Stallion Shuttling: Questions Answered

With the recent news of stallions California Chrome and American Pharoah shuttling to Chile and Australia respectively, there is once again renewed interest – and push back – from fans on social media concerned about the Champion horses' well-being.

As writer Carleigh Fedorka wrote in her popular “A Yankee in Paris” blog this week, the discussion of these and other horses shuttling for Southern Hemisphere duty soon turned to accusations of neglect, abuse and questions about why artificial insemination is not considered as a viable alternative to sending champion Thoroughbreds across the globe.

The science behind stallion shuttling is simple. Horses' reproductive systems are controlled by the amount of daylight, and it is the daylight that triggers a mare's brain to produce hormones that will allow her to ovulate and get pregnant. This can also have an effect on a stallion's sperm count. While this happens in the Northern Hemisphere (North America, Europe, etc.) in the early parts of the year, in the Southern Hemisphere (South America, Australia, etc.) this occurs during the opposite portion of the calendar year.

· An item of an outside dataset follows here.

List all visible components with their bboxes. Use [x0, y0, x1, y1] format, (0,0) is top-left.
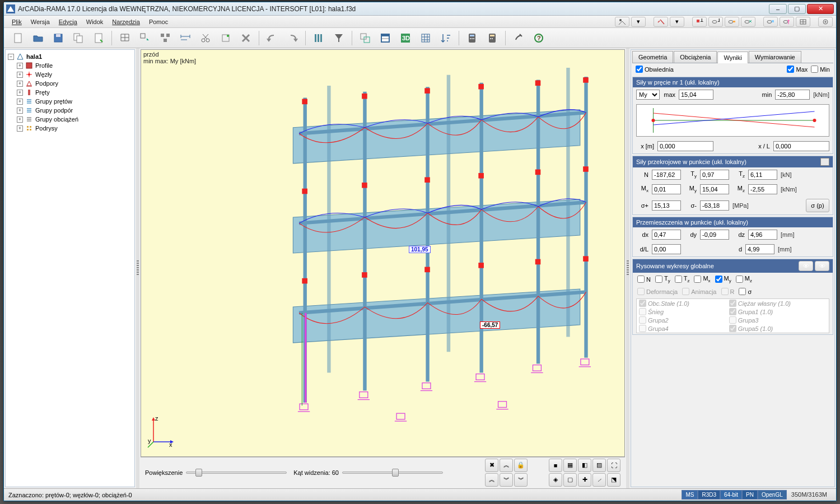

When a stallion is shuttled (traveling via air) from one hemisphere to another, the amount of sunlight he experiences day after day remains constant, as he is staying in the spring and summertime wherever he goes, thus encouraging him to produce testosterone at a steady rate.

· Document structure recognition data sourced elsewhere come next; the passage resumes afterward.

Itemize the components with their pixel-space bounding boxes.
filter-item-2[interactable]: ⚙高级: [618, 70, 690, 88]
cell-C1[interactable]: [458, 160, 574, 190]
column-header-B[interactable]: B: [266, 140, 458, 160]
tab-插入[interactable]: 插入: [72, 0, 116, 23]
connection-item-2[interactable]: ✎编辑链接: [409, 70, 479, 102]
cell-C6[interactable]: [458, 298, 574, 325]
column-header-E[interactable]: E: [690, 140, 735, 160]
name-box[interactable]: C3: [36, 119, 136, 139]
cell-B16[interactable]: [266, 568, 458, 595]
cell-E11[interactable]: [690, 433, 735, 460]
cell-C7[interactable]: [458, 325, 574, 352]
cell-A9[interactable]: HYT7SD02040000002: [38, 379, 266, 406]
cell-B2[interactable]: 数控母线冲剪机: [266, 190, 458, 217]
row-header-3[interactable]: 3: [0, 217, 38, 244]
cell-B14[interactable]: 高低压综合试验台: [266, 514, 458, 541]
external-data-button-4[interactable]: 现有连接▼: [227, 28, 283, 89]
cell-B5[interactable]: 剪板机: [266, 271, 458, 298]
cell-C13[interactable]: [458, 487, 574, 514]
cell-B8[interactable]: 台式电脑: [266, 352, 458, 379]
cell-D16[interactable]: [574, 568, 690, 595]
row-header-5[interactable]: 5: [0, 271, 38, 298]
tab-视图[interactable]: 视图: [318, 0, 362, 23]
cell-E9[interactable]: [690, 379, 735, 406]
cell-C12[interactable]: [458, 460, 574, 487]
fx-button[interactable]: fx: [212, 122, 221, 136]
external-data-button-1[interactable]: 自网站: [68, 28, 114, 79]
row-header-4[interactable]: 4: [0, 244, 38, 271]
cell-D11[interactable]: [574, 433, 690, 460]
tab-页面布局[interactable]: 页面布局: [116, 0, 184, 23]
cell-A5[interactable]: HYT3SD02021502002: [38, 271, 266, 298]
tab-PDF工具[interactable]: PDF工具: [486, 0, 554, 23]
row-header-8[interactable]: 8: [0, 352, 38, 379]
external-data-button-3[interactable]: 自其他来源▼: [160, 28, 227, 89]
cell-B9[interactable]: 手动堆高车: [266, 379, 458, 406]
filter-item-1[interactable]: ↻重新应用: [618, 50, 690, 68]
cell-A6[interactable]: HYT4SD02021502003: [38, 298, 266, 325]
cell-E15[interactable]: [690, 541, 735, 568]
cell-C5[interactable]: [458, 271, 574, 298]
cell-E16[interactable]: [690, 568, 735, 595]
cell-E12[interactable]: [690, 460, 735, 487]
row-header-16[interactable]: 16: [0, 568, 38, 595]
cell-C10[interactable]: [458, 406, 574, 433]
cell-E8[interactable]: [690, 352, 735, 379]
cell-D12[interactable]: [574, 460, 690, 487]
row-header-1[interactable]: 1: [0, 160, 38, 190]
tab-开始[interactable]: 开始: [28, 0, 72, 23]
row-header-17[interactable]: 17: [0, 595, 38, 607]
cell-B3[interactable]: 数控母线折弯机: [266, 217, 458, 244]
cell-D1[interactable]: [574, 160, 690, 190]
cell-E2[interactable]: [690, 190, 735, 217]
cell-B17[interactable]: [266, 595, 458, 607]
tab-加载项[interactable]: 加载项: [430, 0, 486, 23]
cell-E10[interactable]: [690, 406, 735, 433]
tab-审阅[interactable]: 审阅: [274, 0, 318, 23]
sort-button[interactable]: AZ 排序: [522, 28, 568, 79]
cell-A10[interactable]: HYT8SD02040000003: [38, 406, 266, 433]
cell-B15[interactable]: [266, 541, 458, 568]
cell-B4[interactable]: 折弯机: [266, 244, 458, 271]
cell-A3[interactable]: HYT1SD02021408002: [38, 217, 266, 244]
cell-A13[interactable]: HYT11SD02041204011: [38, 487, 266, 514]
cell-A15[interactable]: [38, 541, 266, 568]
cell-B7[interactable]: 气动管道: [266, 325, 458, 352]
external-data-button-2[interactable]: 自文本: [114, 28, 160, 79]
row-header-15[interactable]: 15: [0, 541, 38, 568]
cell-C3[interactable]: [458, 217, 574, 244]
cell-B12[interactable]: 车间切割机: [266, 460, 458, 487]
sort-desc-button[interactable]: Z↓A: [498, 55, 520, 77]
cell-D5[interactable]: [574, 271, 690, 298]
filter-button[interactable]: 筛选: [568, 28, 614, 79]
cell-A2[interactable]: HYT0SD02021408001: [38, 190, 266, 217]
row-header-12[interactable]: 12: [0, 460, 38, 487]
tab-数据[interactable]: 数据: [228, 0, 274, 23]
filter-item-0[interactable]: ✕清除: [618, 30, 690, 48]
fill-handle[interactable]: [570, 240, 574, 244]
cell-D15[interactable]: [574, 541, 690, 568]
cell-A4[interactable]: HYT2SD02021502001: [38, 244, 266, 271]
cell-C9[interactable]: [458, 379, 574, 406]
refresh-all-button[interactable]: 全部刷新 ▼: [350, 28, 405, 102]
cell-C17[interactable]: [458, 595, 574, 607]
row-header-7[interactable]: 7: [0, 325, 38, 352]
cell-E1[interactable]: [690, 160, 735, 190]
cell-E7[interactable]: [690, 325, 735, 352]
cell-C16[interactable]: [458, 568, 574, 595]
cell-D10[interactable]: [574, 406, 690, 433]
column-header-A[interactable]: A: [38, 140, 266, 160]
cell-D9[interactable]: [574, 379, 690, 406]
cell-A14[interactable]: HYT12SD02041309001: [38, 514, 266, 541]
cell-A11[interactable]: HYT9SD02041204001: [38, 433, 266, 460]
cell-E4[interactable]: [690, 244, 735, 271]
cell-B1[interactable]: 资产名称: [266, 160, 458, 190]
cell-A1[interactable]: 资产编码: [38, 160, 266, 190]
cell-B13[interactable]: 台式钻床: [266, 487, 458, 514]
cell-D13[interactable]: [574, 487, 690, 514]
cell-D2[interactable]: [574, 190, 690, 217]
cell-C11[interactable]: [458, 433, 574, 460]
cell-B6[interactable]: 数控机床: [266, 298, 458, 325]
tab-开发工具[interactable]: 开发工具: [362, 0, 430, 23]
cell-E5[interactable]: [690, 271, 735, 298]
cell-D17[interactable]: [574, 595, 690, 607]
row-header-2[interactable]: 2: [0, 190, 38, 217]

While one of the causes for public outcry is that this scenario will decrease a stallion's fertility, science says that is not the case.

“The average stallion produces enough sperm to breed seven mares a day in the wild. So, by that math a stallion produces enough sperm to cover 2,500 mares a year,” said Fedorka. “The limiting factor to book size is not the amount of sperm that can be produced, [but rather] it is the number of mares you can excite the stallion with.”

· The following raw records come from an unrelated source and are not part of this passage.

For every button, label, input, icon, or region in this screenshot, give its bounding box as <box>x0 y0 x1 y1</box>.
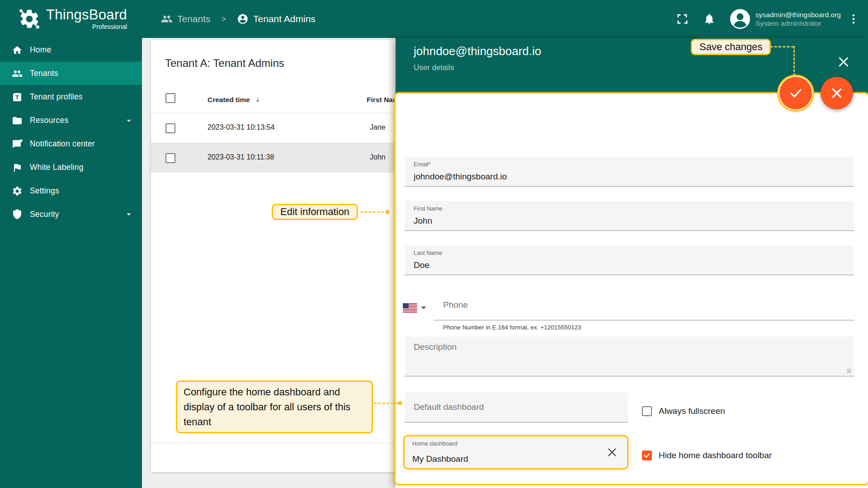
user-email: sysadmin@thingsboard.org <box>755 10 841 19</box>
annotation-configure-home-dashboard: Configure the home dashboard and display… <box>176 380 373 433</box>
phone-country-select[interactable] <box>403 297 431 319</box>
breadcrumb: Tenants > Tenant Admins <box>142 13 316 25</box>
breadcrumb-tenant-admins: Tenant Admins <box>253 14 316 24</box>
annotation-save-changes: Save changes <box>691 39 771 55</box>
page-title: Tenant A: Tenant Admins <box>165 57 284 70</box>
sidebar-item-label: Security <box>30 210 59 219</box>
cell-created-time: 2023-03-31 10:11:38 <box>208 153 274 161</box>
sidebar-item-white-labeling[interactable]: White Labeling <box>0 155 142 179</box>
tenants-icon <box>12 68 23 79</box>
resize-handle[interactable] <box>847 369 851 373</box>
last-name-field[interactable]: Last Name <box>405 245 854 275</box>
email-input[interactable] <box>414 172 836 182</box>
chevron-down-icon <box>421 306 426 310</box>
gear-icon <box>12 186 23 197</box>
breadcrumb-separator: > <box>222 14 226 24</box>
default-dashboard-field[interactable] <box>405 392 628 422</box>
notification-center-icon <box>12 139 23 150</box>
sidebar: ThingsBoard Professional Home Tenants T … <box>0 0 142 488</box>
description-textarea[interactable] <box>414 342 840 371</box>
tenant-profiles-icon: T <box>12 92 23 103</box>
sidebar-item-settings[interactable]: Settings <box>0 179 142 202</box>
breadcrumb-tenants[interactable]: Tenants <box>177 14 211 24</box>
email-field[interactable]: Email* <box>405 157 854 187</box>
avatar[interactable] <box>730 9 750 29</box>
topbar-actions: sysadmin@thingsboard.org System administ… <box>661 9 868 29</box>
close-icon[interactable] <box>837 55 850 69</box>
sidebar-item-notification-center[interactable]: Notification center <box>0 132 142 155</box>
sidebar-item-tenants[interactable]: Tenants <box>0 61 142 85</box>
user-info: sysadmin@thingsboard.org System administ… <box>755 10 841 28</box>
first-name-label: First Name <box>414 205 443 212</box>
cancel-button[interactable] <box>821 77 853 109</box>
first-name-input[interactable] <box>414 216 836 226</box>
sidebar-item-label: Tenant profiles <box>30 92 83 102</box>
close-icon <box>830 86 844 100</box>
brand-name: ThingsBoard <box>46 8 127 23</box>
folder-icon <box>12 115 23 126</box>
chevron-down-icon <box>124 116 134 126</box>
drawer-subtitle: User details <box>414 63 454 72</box>
cell-first-name: John <box>370 153 386 161</box>
screen: ThingsBoard Professional Home Tenants T … <box>0 0 868 488</box>
last-name-label: Last Name <box>414 249 442 256</box>
tenants-icon <box>161 13 173 25</box>
chevron-down-icon <box>124 209 134 219</box>
user-details-drawer: johndoe@thingsboard.io User details Emai… <box>396 38 868 488</box>
phone-hint: Phone Number in E.164 format, ex. +12015… <box>443 324 581 331</box>
notifications-bell-icon[interactable] <box>703 13 716 25</box>
annotation-connector <box>793 46 795 76</box>
user-role: System administrator <box>755 19 841 28</box>
default-dashboard-input[interactable] <box>414 392 610 422</box>
sort-desc-icon <box>254 96 262 104</box>
annotation-connector-dot <box>398 401 402 405</box>
always-fullscreen-checkbox[interactable]: Always fullscreen <box>642 406 725 416</box>
sidebar-item-resources[interactable]: Resources <box>0 108 142 132</box>
phone-field[interactable] <box>434 290 854 320</box>
fullscreen-icon[interactable] <box>676 13 689 25</box>
select-all-checkbox[interactable] <box>165 93 175 103</box>
hide-toolbar-checkbox[interactable]: Hide home dashboard toolbar <box>642 450 772 460</box>
checkbox-unchecked[interactable] <box>642 406 652 416</box>
check-icon <box>788 86 803 100</box>
annotation-connector-dot <box>385 210 390 214</box>
more-menu-icon[interactable] <box>848 12 859 26</box>
save-button[interactable] <box>779 77 812 109</box>
sidebar-item-tenant-profiles[interactable]: T Tenant profiles <box>0 85 142 108</box>
home-dashboard-field[interactable]: Home dashboard <box>403 435 628 469</box>
sidebar-item-label: Resources <box>30 116 68 125</box>
drawer-title: johndoe@thingsboard.io <box>414 44 541 58</box>
us-flag-icon <box>403 303 417 313</box>
home-dashboard-input[interactable] <box>412 454 584 464</box>
email-label: Email* <box>414 161 431 168</box>
user-details-form: Email* First Name Last Name <box>396 94 868 488</box>
sidebar-item-label: Tenants <box>30 69 58 78</box>
sidebar-item-label: Notification center <box>30 139 95 149</box>
home-dashboard-label: Home dashboard <box>412 440 458 447</box>
thingsboard-logo-icon <box>18 8 41 30</box>
row-checkbox[interactable] <box>165 123 175 133</box>
always-fullscreen-label: Always fullscreen <box>659 406 725 416</box>
column-header-created-time[interactable]: Created time <box>208 96 262 104</box>
sidebar-item-security[interactable]: Security <box>0 202 142 226</box>
svg-text:T: T <box>15 94 19 101</box>
cell-created-time: 2023-03-31 10:13:54 <box>208 123 275 131</box>
sidebar-menu: Home Tenants T Tenant profiles Resources… <box>0 38 142 226</box>
checkbox-checked[interactable] <box>642 450 652 460</box>
phone-input[interactable] <box>443 290 836 320</box>
first-name-field[interactable]: First Name <box>405 201 854 231</box>
brand-logo[interactable]: ThingsBoard Professional <box>0 0 142 38</box>
sidebar-item-label: Home <box>30 45 51 55</box>
sidebar-item-label: White Labeling <box>30 163 84 172</box>
cell-first-name: Jane <box>370 123 386 131</box>
row-checkbox[interactable] <box>165 153 175 163</box>
last-name-input[interactable] <box>414 260 836 270</box>
annotation-connector <box>360 211 388 213</box>
shield-icon <box>12 209 23 220</box>
sidebar-item-home[interactable]: Home <box>0 38 142 61</box>
topbar: Tenants > Tenant Admins sysadmin@thingsb… <box>142 0 868 38</box>
clear-icon[interactable] <box>606 446 618 458</box>
description-field[interactable] <box>405 337 854 376</box>
check-icon <box>643 452 651 459</box>
brand-subtitle: Professional <box>46 23 127 30</box>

Farms are very careful to monitor this, as a stallion is only profitable if he is getting mares in-foal and they are producing healthy foals (most breeding contracts today dictate that payment is only due when a foal is born, stands up and nurses off of the mare).

Fedorka goes on to explain that by shuttling our stallions, and accepting stallions shuttling from other countries, we are expanding the gene pool and strengthening the breed.